If you could educate me.. what could be wrong if I used AR direct for the peelings.. I mean Ive seen many do the HCl/cl on those so AR could also be fine right?
People, at least the ones that know what they are doing are not using HCl/Cl or AR on these.
If you do you need to dissolve all metal also the metal inside the PCBs
Youn risk Gold cementing out in side the traces, until you have your foils in a filter you do NOT want to dissolve any Gold.
Where do this thing come from by the way?
Cupric Chloride leach and AR are worlds apart.
 
Wait wait.. this is exactly what I plan to do sir. Peel the skins and treat those only along with the IC chips recovered in a process separately. All in one filter then dissolve and drop
No, not the ICs or Chips at the same time as foils.
They need totally different approaches.
Well why do you dissolve the Gold directly then?
It seems to me that you have a lot of studying to do before you are safe for handling chemicals.
Have you read the book from Hoke and the recommended threads about safety and waste treatment?
 
Wait wait.. this is exactly what I plan to do sir. Peel the skins and treat those only along with the IC chips recovered in a process separately. All in one filter then dissolve and drop
That is what the Cupric Chloride etch do, it dissolves the Copper under the Gold foils.
 
Take the loss of that 150 grams of 'fingers'. I doubt it will be more than 0.2 grams.
Treat it as waste.
I don't know how to treat cyanide waste properly. Others will have to help you with that. Don't mix it with any acids.

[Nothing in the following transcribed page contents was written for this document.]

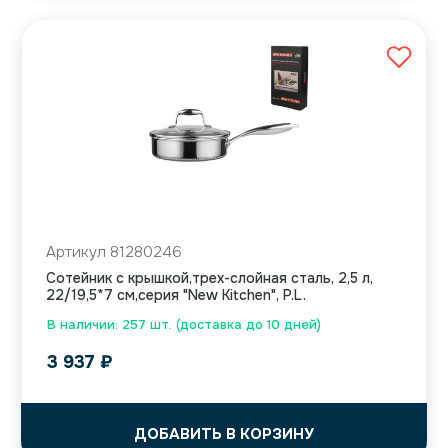
Артикул 81280246
Сотейник с крышкой,трех-слойная сталь, 2,5 л,
22/19,5*7 см,серия "New Kitchen", P.L.
В наличии: 257 шт. (доставка до 10 дней)
3 937
₽
ДОБАВИТЬ В КОРЗИНУ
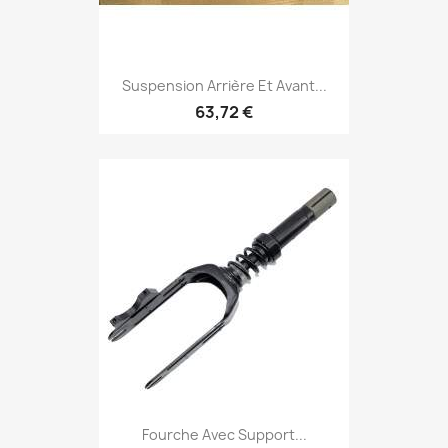
Suspension Arrière Et Avant...
63,72 €
Fourche Avec Support...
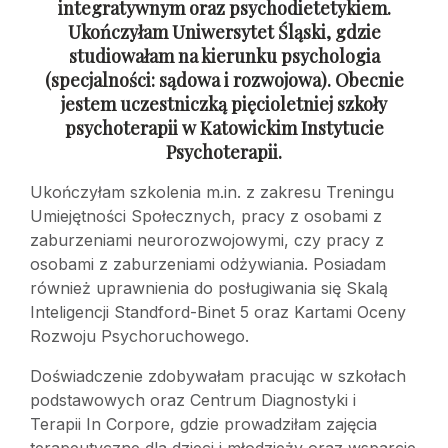
integratywnym oraz psychodietetykiem.
Ukończyłam Uniwersytet Śląski, gdzie
studiowałam na kierunku psychologia
(specjalności: sądowa
i rozwojowa). Obecnie
jestem uczestniczką pięcioletniej szkoły
psychoterapii
w Katowickim Instytucie
Psychoterapii.
Ukończyłam szkolenia m.in. z zakresu Treningu
Umiejętności Społecznych, pracy z osobami z
zaburzeniami neurorozwojowymi, czy pracy z
osobami z zaburzeniami odżywiania. Posiadam
również uprawnienia do posługiwania się Skalą
Inteligencji Standford-Binet 5 oraz Kartami Oceny
Rozwoju Psychoruchowego.
Doświadczenie zdobywałam pracując w szkołach
podstawowych oraz Centrum Diagnostyki i
Terapii In Corpore, gdzie prowadziłam zajęcia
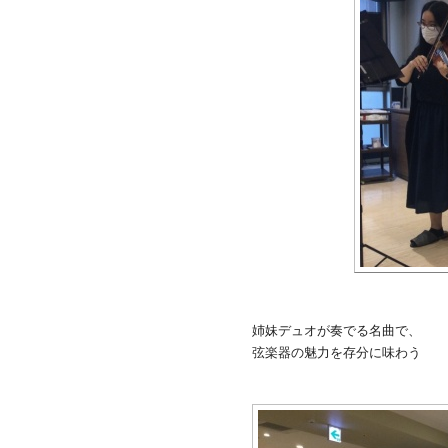
姉妹デュオが奏でる名曲で、
弦楽器の魅力を存分に味わう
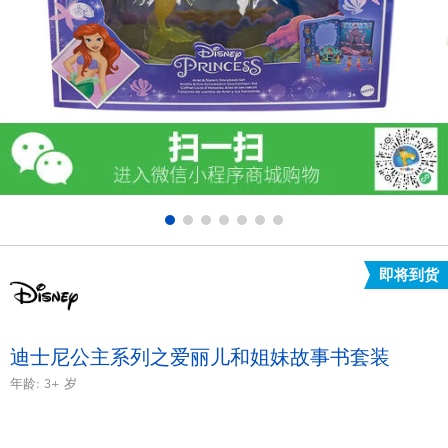
电子玩具
游戏及拼图系列
益智学习玩具
户外及运动产品
派对用品
即将到货
模仿，化妆及造型系列
毛绒公仔玩具
迪士尼公主系列之爱丽儿和姐妹故事书套装
年龄:
3+
岁
夏日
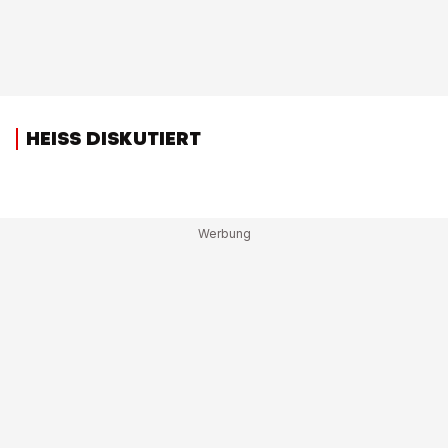
HEISS DISKUTIERT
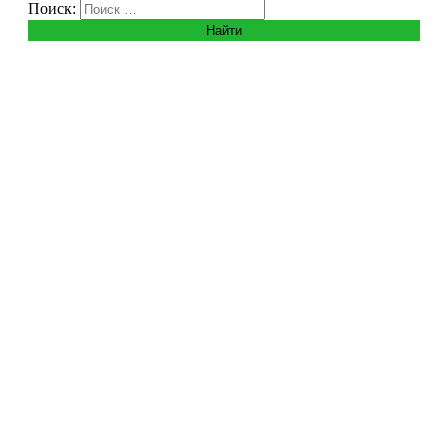
Поиск:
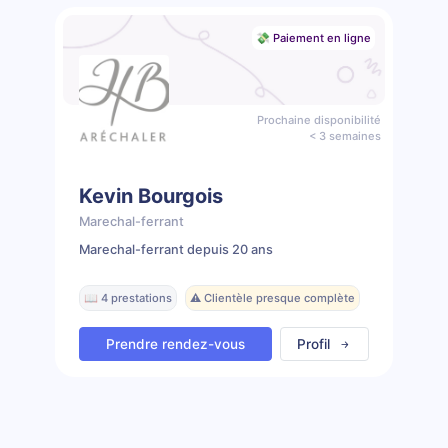
💸 Paiement en ligne
Prochaine disponibilité
< 3 semaines
Kevin Bourgois
Marechal-ferrant
Marechal-ferrant depuis 20 ans
📖 4 prestations
⚠️ Clientèle presque complète
Prendre rendez-vous
Profil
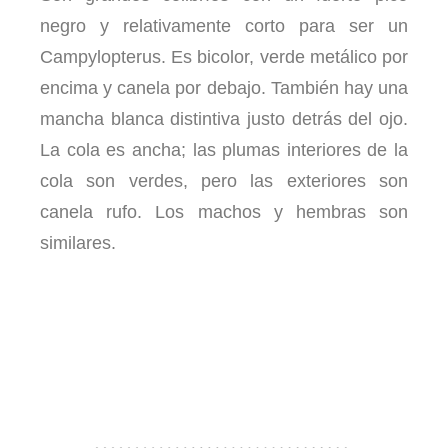
negro y relativamente corto para ser un
Campylopterus. Es bicolor, verde metálico por
encima y canela por debajo. También hay una
mancha blanca distintiva justo detrás del ojo.
La cola es ancha; las plumas interiores de la
cola son verdes, pero las exteriores son
canela rufo. Los machos y hembras son
similares.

Stop fooling around and playing with your life! Seriously. You don't know what you're doing.

Put this aside and study. Read Hoke and then read Hoke. Then read it again.
Study how to deal with waste.
Study safety.
Once you've done that, try to understand the AP aka cupric chloride leach.
If you have a question or want to try something out, ask us first!

https://goldrefiningforum.com/threa...imple-question-and-get-a-simple-answer.21412/
 
“peelings” ???

While reading up on this check out the post on the terms we use. Proper wording helps a lot.
 
Ok, Ill try my best to go through Hokes book about refining. But where do I start? I mean theres tonnes of knowledge over there about multiple different processes. Which one to go for? I only fear ill end up getting myself lost and confused in it. Its a totally different world.

On another note, anyone can please clarify this. It looks super fine brown powder wouldn't react with HCl. Now is it gold or am I looking at something else?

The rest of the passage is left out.